--- RECORDED INFORMATION Enclosed Below ---

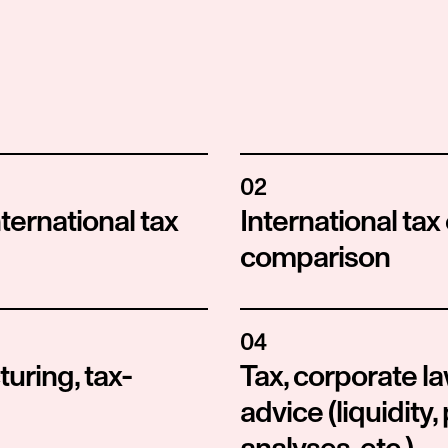
02
ternational tax 
International tax
comparison
04
uring, tax-
Tax, corporate 
advice (liquidity,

--- End of Enclosed RECORDED INFORMATION ---

## WHAT NEEDS TO BE DONE:
The data above should be set down again exactly, with the pictures omitted.

## WRITTEN ANSWER:
02
ternational tax 
International tax
comparison
04
uring, tax-
Tax, corporate 
advice (liquidity,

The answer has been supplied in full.